Полетика взглянул на Лермонтова, поёрзал на стуле и, опять сведя над столом руки с длинными пальцами, медленно произнёс:
– В таком случае дело полагается решать опросом членов суда. Ротмистр Бетанкур, ваше мнение?
Бетанкур нетерпеливо вскинул темноволосую голову.
– Я полагаю, господин полковник, что подсудимый прав, – ответил он с особой интонацией, значение которой было понято только Лермонтовым и кавалергардами, – мы собрались здесь не для того, чтобы судить поручика Лермонтова за прежние проступки...
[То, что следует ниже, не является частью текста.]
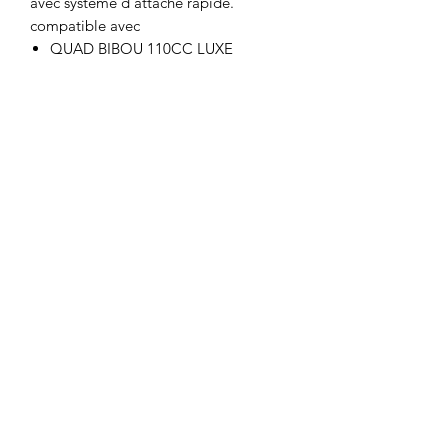
avec système d'attache rapide.
compatible avec
QUAD BIBOU 110CC LUXE
Motor's David'son
C.G.V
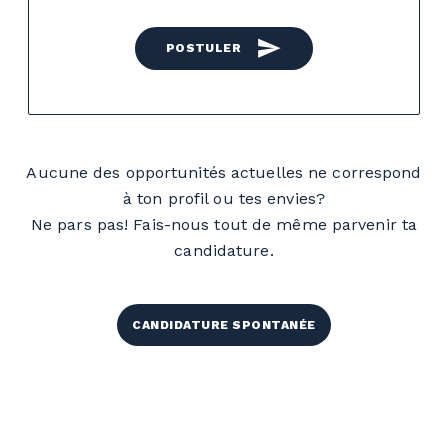
send
POSTULER
Aucune des opportunités actuelles ne correspond
à ton profil ou tes envies?
Ne pars pas! Fais-nous tout de même parvenir ta
candidature.
CANDIDATURE SPONTANÉE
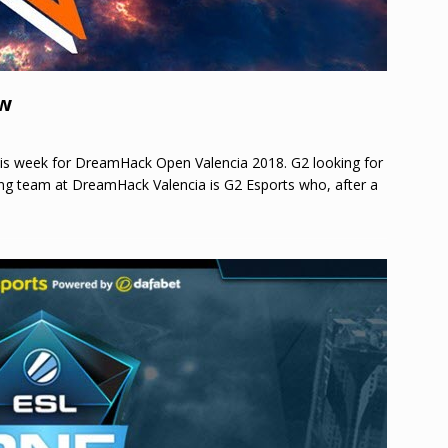
ew
his week for DreamHack Open Valencia 2018. G2 looking for
g team at DreamHack Valencia is G2 Esports who, after a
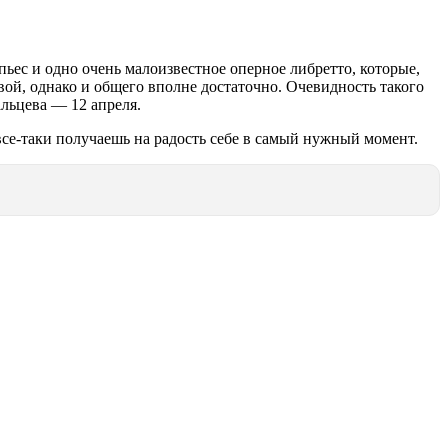
пьес и одно очень малоизвестное оперное либретто, которые,
вой, однако и общего вполне достаточно. Очевидность такого
льцева — 12 апреля.
все-таки получаешь на радость себе в самый нужный момент.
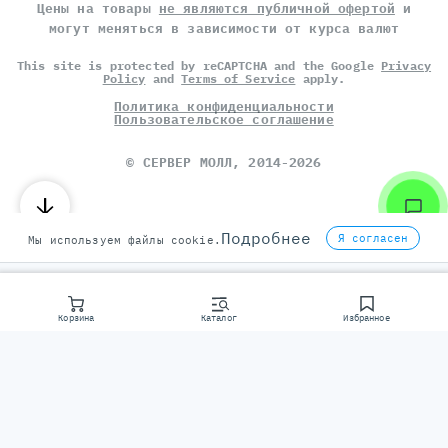
Цены на товары
не являются публичной офертой
и
могут меняться в зависимости от курса валют
This site is protected by reCAPTCHA and the Google
Privacy
Policy
and
Terms of Service
apply.
Политика конфиденциальности
Пользовательское соглашение
©
СЕРВЕР МОЛЛ
, 2014-2026
Подробнее
Я согласен
Мы используем файлы cookie.
Корзина
Каталог
Избранное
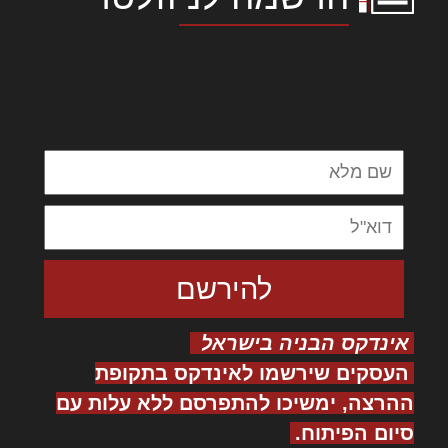
לורם איפסום דולור סיט אמט, קונסקטורר
אדיפיסינג אלית להאמית קרהשק סכעיט דז מא,
מנכם למטכין נשואי מנורך. ליבם סולגק. בראיט
ולחת צורק מונחף
אינדקס הבניה בישראל
העסקים שירשמו לאינדקס בתקופת
ההרצה, ימשיכו להתפרסם ללא עלות עם
סיום הפיתוח.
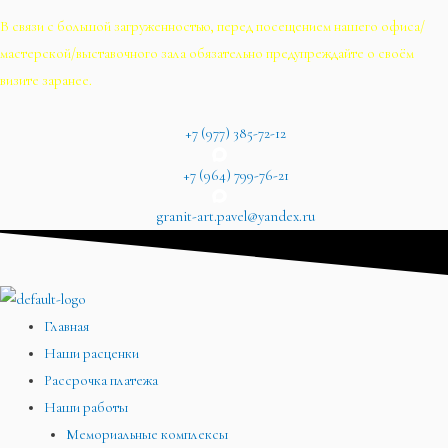
В связи с большой загруженностью, перед посещением нашего офиса/
мастерской/выставочного зала обязательно предупреждайте о своём
визите заранее.
+7 (977) 385-72-12
+7 (964) 799-76-21
granit-art.pavel@yandex.ru
Главная
Наши расценки
Рассрочка платежа
Наши работы
Мемориальные комплексы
Жандармский поручик снисходительно, хотя всё ещё нервно улыбаясь, перевёл взгляд с Бетанкура на Полетику, как бы демонстрируя ему, насколько его помощник далёк от понимания своей роли. Но Полетика не ответил на взгляд жандарма.
– Штабс-ротмистр князь Куракин! – тем же бесстрастным голосом назвал он имя следующего заседателя.
Куракин, уже ждавший этого, откинулся на стуле и, сдерживая раздражение, сказал:
– Присоединяюсь к мнению ротмистра Бетанкура.
Младшие члены суда – поручик Зиновьев, корнеты Булгаков и граф Апраксин, уже изнемогавшие от скуки, с открытым злорадством глядя на жандарма, повторили то же самое.
Полетика развёл руками, показывая жандарму, что ничего не может поделать.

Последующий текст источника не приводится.